_Exercise input_

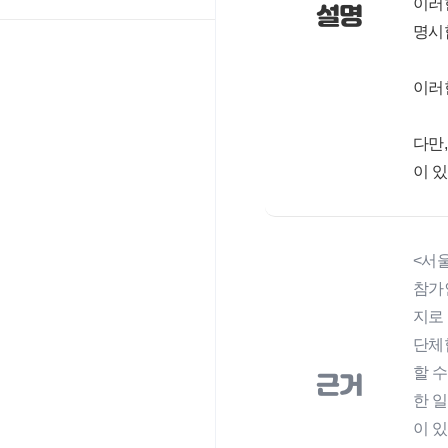
이러
설명
명시
이러
다만
이 
<서울
참가인
지로 
단체
할 
근거
한 
이 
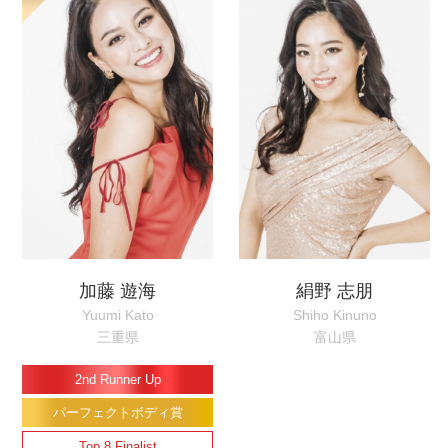
加藤 遊海
絹野 志朋
Yuumi Kato
Shiho Kinuno
三重県
富山県
2nd Runner Up
パーフェクトボディ賞
Top 8 Finalist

_Problem description_
Return each record above as it stands. Pictures stay out.

_Written response_
이러
설명
명시
이러
다만
이 
<서울
참가인
지로 
단체
할 
근거
한 
이 
加藤 遊海
絹野 志朋
Yuumi Kato
Shiho Kinuno
三重県
富山県
2nd Runner Up
パーフェクトボディ賞
Top 8 Finalist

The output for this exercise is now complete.